*What is expected:*
Your copy runs from the line containing "shoppens bopæl." through the last line of the listing, both included. Restate those lines word for word and leave out pictures.

*Records to use:*
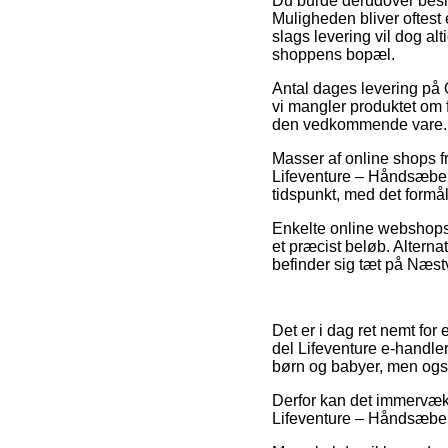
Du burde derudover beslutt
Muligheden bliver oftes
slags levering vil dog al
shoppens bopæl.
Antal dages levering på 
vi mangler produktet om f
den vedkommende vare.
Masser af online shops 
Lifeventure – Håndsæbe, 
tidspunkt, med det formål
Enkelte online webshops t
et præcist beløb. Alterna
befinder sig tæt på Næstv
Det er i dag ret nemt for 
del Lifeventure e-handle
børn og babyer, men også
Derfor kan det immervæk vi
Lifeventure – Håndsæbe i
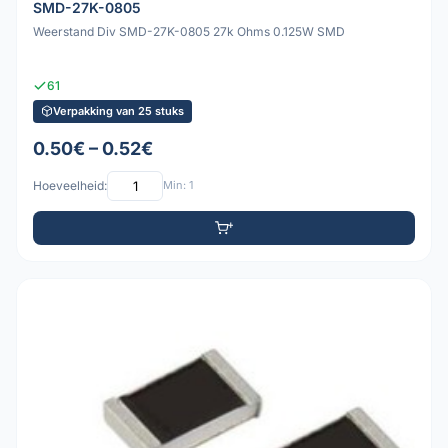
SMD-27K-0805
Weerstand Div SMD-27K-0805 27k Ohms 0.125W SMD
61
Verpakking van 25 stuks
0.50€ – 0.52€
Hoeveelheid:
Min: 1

*Answer:*
shoppens bopæl.
Antal dages levering på 
vi mangler produktet om f
den vedkommende vare.
Masser af online shops 
Lifeventure – Håndsæbe, 
tidspunkt, med det formål
Enkelte online webshops t
et præcist beløb. Alterna
befinder sig tæt på Næstv
Det er i dag ret nemt for 
del Lifeventure e-handle
børn og babyer, men også
Derfor kan det immervæk vi
Lifeventure – Håndsæbe i
SMD-27K-0805
Weerstand Div SMD-27K-0805 27k Ohms 0.125W SMD
61
Verpakking van 25 stuks
0.50€ – 0.52€
Hoeveelheid:
Min: 1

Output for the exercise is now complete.